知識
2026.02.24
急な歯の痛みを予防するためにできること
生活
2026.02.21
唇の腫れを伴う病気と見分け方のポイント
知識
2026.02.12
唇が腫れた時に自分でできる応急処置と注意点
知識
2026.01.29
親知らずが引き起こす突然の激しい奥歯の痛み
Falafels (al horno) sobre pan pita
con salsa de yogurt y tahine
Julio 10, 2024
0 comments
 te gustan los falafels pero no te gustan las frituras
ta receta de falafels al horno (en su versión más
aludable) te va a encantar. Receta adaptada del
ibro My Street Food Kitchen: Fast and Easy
● ● ● ●
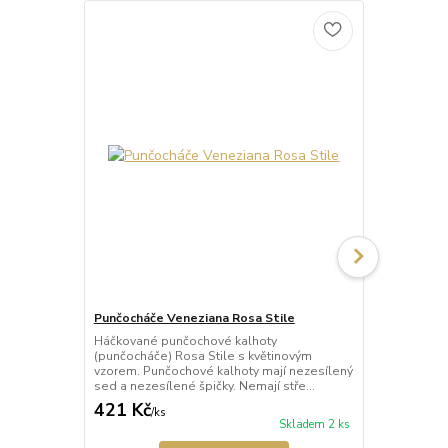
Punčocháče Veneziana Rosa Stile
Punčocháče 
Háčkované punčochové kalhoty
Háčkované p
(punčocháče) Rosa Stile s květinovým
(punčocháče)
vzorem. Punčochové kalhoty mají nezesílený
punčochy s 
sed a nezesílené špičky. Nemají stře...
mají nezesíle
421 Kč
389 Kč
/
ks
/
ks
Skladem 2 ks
● ● ● ●
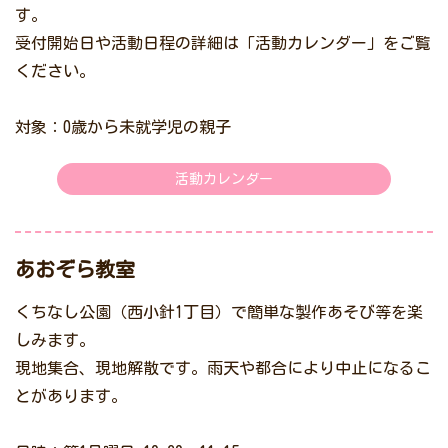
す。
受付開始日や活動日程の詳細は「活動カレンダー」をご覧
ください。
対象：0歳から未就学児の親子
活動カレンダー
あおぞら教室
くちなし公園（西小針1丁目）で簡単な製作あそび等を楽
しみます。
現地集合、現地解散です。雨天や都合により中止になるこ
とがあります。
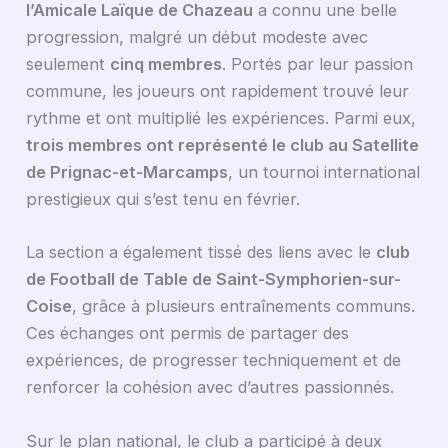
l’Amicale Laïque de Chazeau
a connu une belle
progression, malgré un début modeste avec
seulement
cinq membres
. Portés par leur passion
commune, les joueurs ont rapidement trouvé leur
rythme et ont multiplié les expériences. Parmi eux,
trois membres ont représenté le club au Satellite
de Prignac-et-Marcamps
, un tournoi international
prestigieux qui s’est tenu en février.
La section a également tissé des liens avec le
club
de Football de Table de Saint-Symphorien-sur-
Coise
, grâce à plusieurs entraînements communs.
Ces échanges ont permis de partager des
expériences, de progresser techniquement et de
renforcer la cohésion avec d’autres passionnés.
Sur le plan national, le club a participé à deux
● ● ● ●
* _WORK TASK_: Look back at the entries above and repeat, unchanged, every line from the line holding "親知らずが引き起こす突然の激しい奥歯の痛み" through the line holding "ibro My Street Food Kitchen: Fast and Easy".

* _RESPONSE BELOW_:
親知らずが引き起こす突然の激しい奥歯の痛み
Falafels (al horno) sobre pan pita
con salsa de yogurt y tahine
Julio 10, 2024
0 comments
 te gustan los falafels pero no te gustan las frituras
ta receta de falafels al horno (en su versión más
aludable) te va a encantar. Receta adaptada del
ibro My Street Food Kitchen: Fast and Easy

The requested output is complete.